Capitulo 1- Ordem
- Já era sem tempo! – Melina, na sua milésima sétima volta, viu sua companheira real transformar-se de cascavel à vampira na sua habitual nuvem de poeira vermelha. – Mas qual é o teu problema? Desapareces por sei lá quantas horas e achas que está tudo um máximo, né?
- Deixa-te de sarcasmos, rafeira! Já não se pode caçar em paz?
Kira sabia o quanto ela detestava ser chamada de rafeira e todos os outros insultos caninos, afinal Melina se transformava em lobo, no máximo um aster siberiano branco, e não admitia ser chamada de qualquer outra coisa de valor inferior.
- Pouco me mordo para o que fazes ou deixas de fazer. O problema é que eu já passei de sede à fome e a Ordem não pode ficar a mercê de qualquer um. Tu e o Dero vão e só voltam às quinhentas, e eu fico aqui com a garganta a arder.
- Nada te impedia de sair, minha cara!
- E deixava a Ordem com quem? Com os morcegos? - E os criados da mansão murmuraram ofendidos pela maneira como o seu animalius foi usado como um insulto. Mas não se pronunciaram. Ninguém em toda Trévaz ousava enfrentar a realeza, a Ordem. Tudo o que podiam fazer era cumprir e fazer cumprir as leis impostas por aqueles que decidiram pôr um fim a confusão criada pelos seus semelhantes fora de controlo. Se o objectivo comum era dominar a raça humana, tácticas seriam necessárias, e por mais apelador que fosse a ideia de sair por aí a atacar todos eles, quanto mais mito os vampiros fossem, melhor.
- Mas o que é que se passa?
- Chegou a vossa majestade! – Melina, bem conhecida pelos seus incessantes sarcasmos, viu Dero entrar porta adentro, no meio do caos criado por ela.
- Dero, meu caro, fica longe que a chiuaua está nervosa! – Kira sabia ser insuportável nas horas mais impróprias.
- Já te disse para não me chamares disso! Olha que eu te arrebento!
Apesar de corpulento, Dero é muito rápido, e agarrou Melina mesmo a tempo. Se não o fizesse, Kira teria provavelmente perdido o olho. Rei da selva, animalius ou não, Dero era a cabeça da Ordem e o equilíbrio entre as duas que escolhera para reinar consigo Trévaz, o reino vampírico. Prezava pela integridade de sua realeza e o mais importante: daquelas que escolheu como irmãs. O raro amor fraterno partilhado pelos três responsáveis pela Ordem era o que mantinha o reino sob controlo absoluto. E até Kira e Melina que estavam em constante conflito dariam a vida por qualquer um deles.

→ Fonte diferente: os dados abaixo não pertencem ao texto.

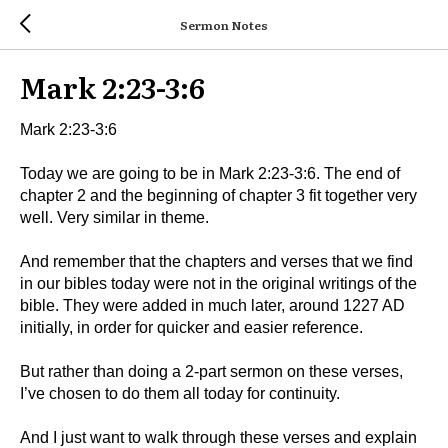
Sermon Notes
Mark 2:23-3:6
Mark 2:23-3:6
Today we are going to be in Mark 2:23-3:6. The end of
chapter 2 and the beginning of chapter 3 fit together very
well. Very similar in theme.
And remember that the chapters and verses that we find
in our bibles today were not in the original writings of the
bible. They were added in much later, around 1227 AD
initially, in order for quicker and easier reference.
But rather than doing a 2-part sermon on these verses,
I’ve chosen to do them all today for continuity.
And I just want to walk through these verses and explain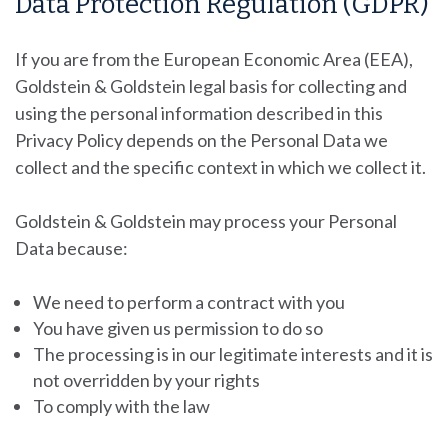
Data Protection Regulation (GDPR)
If you are from the European Economic Area (EEA),
Goldstein & Goldstein
legal basis for collecting and
using the personal information described in this
Privacy Policy depends on the Personal Data we
collect and the specific context in which we collect it.
Goldstein & Goldstein
may process your Personal
Data because:
We need to perform a contract with you
You have given us permission to do so
The processing is in our legitimate interests and it is
not overridden by your rights
To comply with the law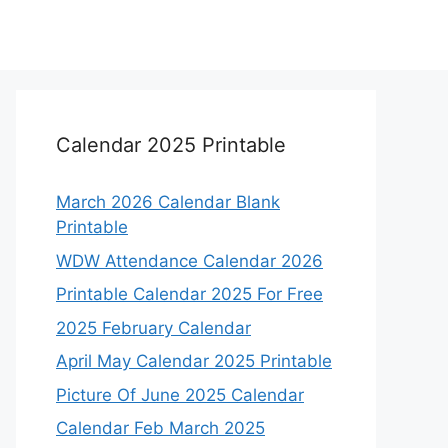
Calendar 2025 Printable
March 2026 Calendar Blank
Printable
WDW Attendance Calendar 2026
Printable Calendar 2025 For Free
2025 February Calendar
April May Calendar 2025 Printable
Picture Of June 2025 Calendar
Calendar Feb March 2025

- Melina, vê se apanhas um pouco de ar, ficar muito tempo fechada faz-te mal.
- Não me digas! – Respondeu ela com uma careta e em vez de optar pela saída convencional, Melina saltou pela janela quase já animalius. Uma visão perturbadora para aqueles não habituados a ver alguém no estado: metade lobo, metade mulher.
- E tu? Onde é que andaste, gatinho?
- Kira deixa-te desses nomes. São realmente irritantes.
- Vais responder ou não?
- Estava por aí – respondeu Dero enquanto subia as escadas para os seus aposentos. Não queria prolongar a conversa, pois sabia onde iria parar.
- Por aí nada. Aposto que andaste outra vez atrás daquela humana. Dero, se não te conhecesse diria que estás obcecado.
- E se estiver?
- Dero, como membro da Ordem, eu te proíbo de rondares aquela humana!
- Kira, para de te expores ao ridículo – levantou ele a voz, já impaciente. Temperamental, Dero não gostava de ser insultado, contrariado e nem mesmo questionado, e pela mesma razão estava disposto a violar as regras se necessário fosse.